The Composition of Happiness: Assessing the Rhetoric & Reality of Well-Being

Ever wonder what happiness really is? In this English and Human Services learning community, you’ll explore–from pop culture, positive psychology, and social services perspectives–what makes individuals and communities flourish or flounder.

This Learning Community is made up of one cohort of freshman in two first year courses: Professor Jill Bell’s ENG 1101 (English Composition I) & Professor Justine Pawlukewicz’s HUS 1101 (Introduction to Human Services).

In English Composition I (ENG 1101), we will work our way through the complex and contradictory nature of “happiness,” exploring abstract concepts (such as virtue, value, freedom, and progress), zooming in to study individual needs and desires (and the ways in which these are both created by and marketed to by things such as popular culture, advertising, and self-help products), exploring the “science of happiness” as defined by the expanding field of positive psychology, and finally broadening our gaze to engage contemporary measurements of well-being and applications of it in areas such as social media, digital technologies, city planning, economic policies, and educational curricula.

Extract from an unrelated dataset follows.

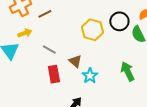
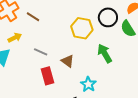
brown line: (45, 14) -> (33, 17), turned 64
green arrow: (128, 71) -> (105, 53), moved
cyan star: (90, 76) -> (88, 84), moved

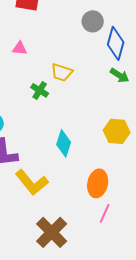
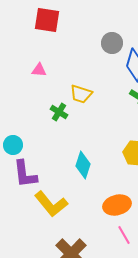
orange ellipse: (98, 183) -> (117, 205), turned 64
pink line: (105, 213) -> (124, 235), turned -54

Throughout the course, we will engage “happiness” as a discourse (the rhetoric of happiness) that both circulates in and helps create our world and ourselves, and we will move from merely personal visions and/or cultural stereotypes of happiness to more critical, theoretically grounded perspectives on the subject. We will ask many questions about happiness/well-being, such as:

  • Why does studying/thinking critically about happiness matter?
  • How do we (and others) define happiness?
  • Are visions of happiness the same for everyone?
  • What values do these visions of happiness endorse (perhaps implicitly)?
  • How is happiness represented in various places, such as in the media, popular culture, advertising, schools, the government?
  • What do these representations teach us about what we should/should not desire, what we should/should not value, what type of people we should/should not be, and what type of actions we should/should not take?
  • Who gets to decide what happiness should look like?
  • Is happiness measurable?
  • How do you plan for/create happiness, both at the individual and the social level?
  • Is there equal access to happiness (or even the possibility of happiness)?
  • Perhaps counter-intuitively: Is happiness (as defined by mainstream rhetoric/politics) even desirable? If not, how we might we imagine alternative visions of/methods for happiness/well-being?

Since this is a composition course, we will never leave writing out of the picture: all class meetings will be devoted in part to writing, revising, and/or discussing ideas and drafts. One segment of the course centers on a collaborative class poster and presentation (with HUS 1101) on the theme of well-being in our learning community. The final section of the course will be devoted to individual research projects.


Introduction to Human Services (HUS 1101) focuses on the assessment of individuals, families, groups and communities in terms of level of functioning. These include elements of resilience, self-sufficiency, developmental milestones and systems theory within the current social and political climate. How they impact the state of well-being is paramount for the professional intervention of prevention, clinical treatment, rehabilitation, delivery of human services and the design of public health initiatives.